The following lap the brakes failed and it was decided to retire the car. (There are circuits which can be driven reasonably well without brakes, but Monza isn't one of them.)
In all it had been an incredible performance. True, the steering had apparently gone at Nurburg, the brakes at Monza - par for a new automobile. But it's worth noting there was nothing wrong with the steering at the Italian GP and, knowing Honda, it's a good guess there'll be nothing wrong with the brakes at the next event.
The one factor which is difficult to read is the personal factor of Bucknum himself. That he has the ability is beyond doubt, but it is also true that he is attempting one of the most abrupt transitions in the history of the sport.
The pressures are enormous, and there are some new ones to come.
Honda has prepared and entered only one car at a time this year (the one at Monza was completely new, the Nurburg car having been damaged beyond immediate repair) on the excellent theory that, because the team would make some mistakes at first, there was no point in duplicating them. But Honda can be expected to field a full team in 1965. It will be hiring more drivers, experienced ones in all probability, and it remains to be seen how Bucknum will respond to a challenge from within his own organization. He may profit from such associations, or he may not. He may be willing to follow when necessary, or he may feel compelled to lead at any cost. Only a little more time will tell.

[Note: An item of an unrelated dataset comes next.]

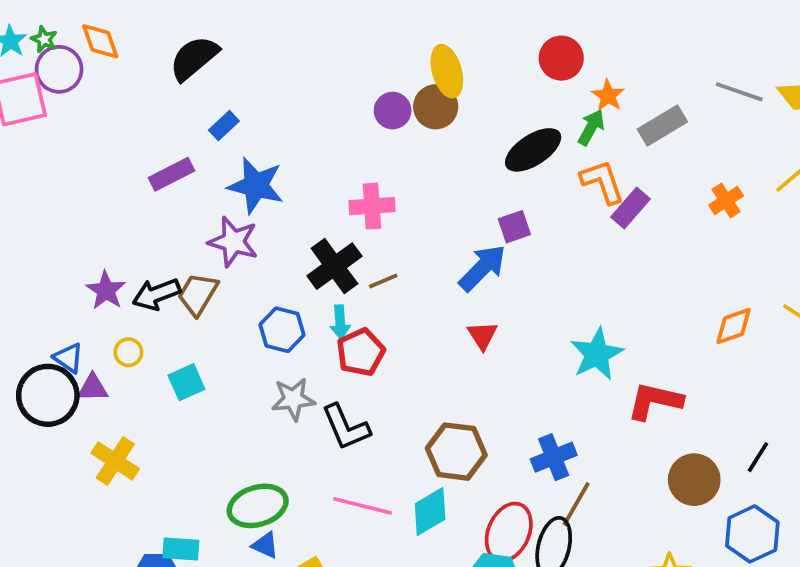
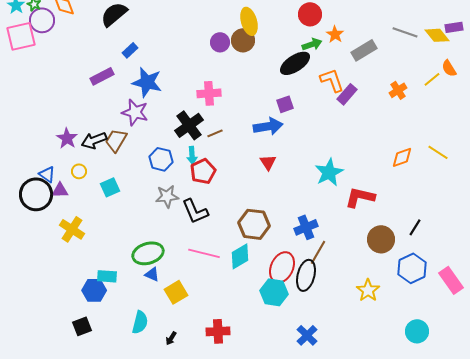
green arrow: (591, 127) -> (312, 44), moved, turned 42
blue arrow: (482, 268) -> (268, 126), turned 36

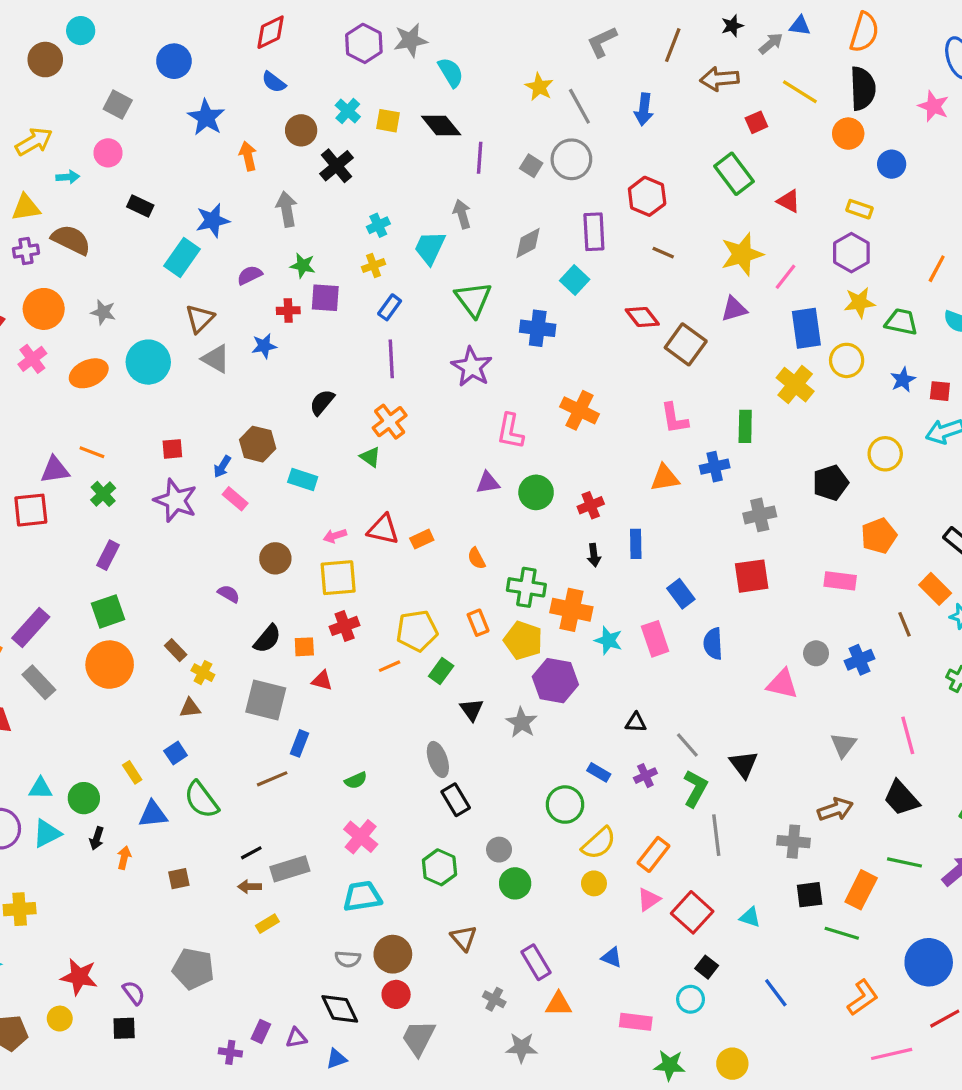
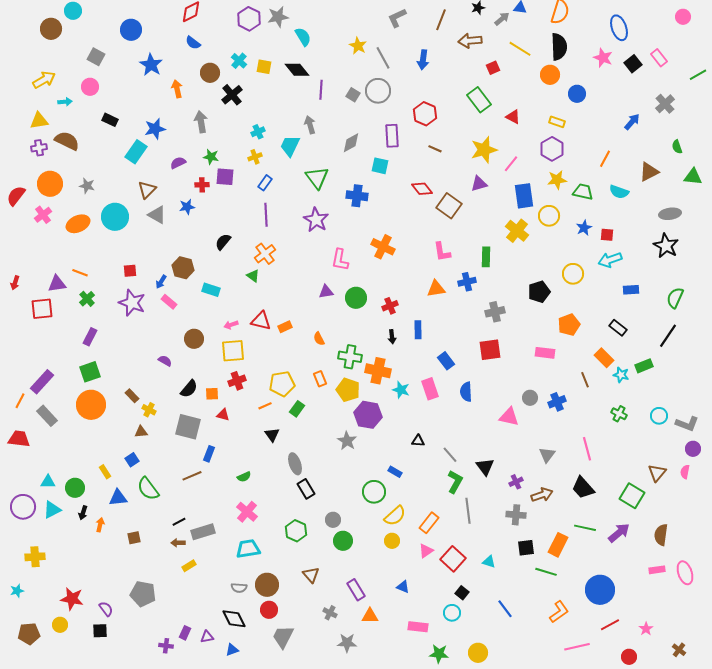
cyan square: (575, 280) -> (380, 166), turned -30
black triangle: (472, 710) -> (272, 435), moved
purple cross: (645, 776) -> (516, 482), moved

So far, the indications are good. He expresses pleasure at the way the other drivers have accepted him into their ranks, which of course means that his own attitude has been right. He admits and talks freely about the help he has received from others (Phil and Richie in particular) in learning the circuits. He seems to be moving toward a better understanding of the problems he must face, and an acceptance of them.
Sunday night at dinner Jim Redman came over to the table. Redman is the man who has won four World Championships on Honda motorcycles. During the meal he told of a near scrape he had in a race on the Isle of Man. It seems he'd been following a rider at extremely close range, seen a tiny puff of smoke from the other's engine, and turned aside just in time to avoid a crash at over 120. Later, Ron commented on the story: "It just goes to show the difference between youth "and experience," he said. "Now, Jim's been around long enough to have known that little puff meant the other guy's engine had frozen. It probably saved his life. Of course a younger man with faster reactions might not have seen the smoke, or known what it meant, but he might have been quick enough to get around anyway."
Aside from the fact he didn't seem to know he was talking about himself and his own hopes for overcoming lack of experience, the comment indicated that he has not taken the problem lightly, that he is thinking about it a good deal, and working toward a solution within himself. His chances strike me as excellent.
He's off to a good beginning, with the ambition, the skill, and the automobile.
Ron Bucknum and Honda-champions of the world in 1965? Who knows? But if you're. planning to bet against them, get good odds.